Re: Modifying pg_shadow?

> -----Original Message-----
> From: pgsql-novice-owner(at)postgresql(dot)org
> [mailto:pgsql-novice-owner(at)postgresql(dot)org]On Behalf Of Oliver Fromme
> Sent: Tuesday, September 09, 2003 11:55 AM
> To: Jason Hihn
> Cc: pgsql-novice(at)postgresql(dot)org
> Subject: Re: [NOVICE] Modifying pg_shadow?
>
>
>
> Jason Hihn wrote:
> > "Chapter 9. Backup and Restore":
> > pg_dump dbname > outfile
>
> That'll backup a complete database.
>
> > What's the dbname for the system tables?
>
> There is none. The system tables are always visible, no
> matter which DB you're connected to. That's why they are
> system tables ...
>
> > The -g option of pg_dumpall only
> > does users and groups. No other tables. (Eek!)
>
> What other information do you need to be dumped? Users and
> groups are the _only_ global (i.e. cluster-wide) objects,
> as far as I have learned. Everything else is related to a
> specific database, so it will be dumped along with that
> database when you use pg_dump.
>

OOOh.

> > Ah, wonderful. This is what I was looking for. Though in the
> past I've used
> > databases where I wouldn't have to parse this text. It was
> quite easy and
> > fun to work with as tuple data. *wink*
>
> In my opinion it shouldn't be visible at all, because it
> encourages all kinds of abuse ...

Abuse? I guess you could find out who as access to what and limit your
pasword guessing t a few accounts, but even then it's just a matter of time.

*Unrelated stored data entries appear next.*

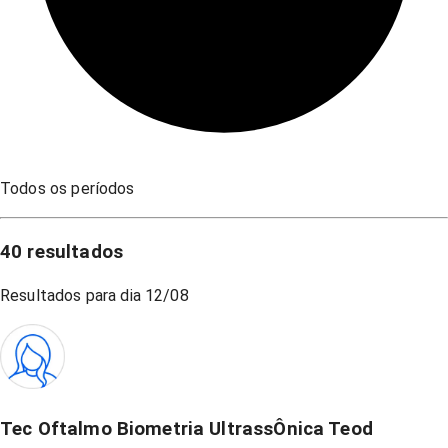
Todos os períodos
40
resultados
Resultados para dia
12/08
Tec Oftalmo Biometria UltrassÔnica Teod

> > Ok, so I have a question If I have 2 databases, a and b, and
> they both have
> > a table, c, how do I grant permissions only to table a.t and
> not both tables
> > in both databases at the same time? The intituve answer is not
> correct -
> > that 'ON a.t ...' does not work.
>
> You're always connected to one database. A GRANT command
> will affect only that database, nothing else. Even when
> you issue GRANT on system tables (which are visible in
> every database), the change will only affect the database
> you're connected to. I learned that a few days ago, thanks
> to Tom Lane. :-)

That would be a worth while addition to the docs - that it effects only the
currently connected database.

> > > However, in your case, it might be beneficial to store the
> > > data about users in your own database, in a format which is
> > > suitable for your use. You can then generate grant/revoke
> > > commands from that if necessary. It would also be a lot
> > > more portable than depending on the internal structure of
> > > PG system tables.
> >
> > I really don't want to have to re-invent the wheel here.
>
> Well, if you prefer to use ready-made wheels which are
> square instead of round ... ;-)

Well, I'd rather use your wheel and knock off a few corners...

Thanks to everyone - I think all my questions for now are solved!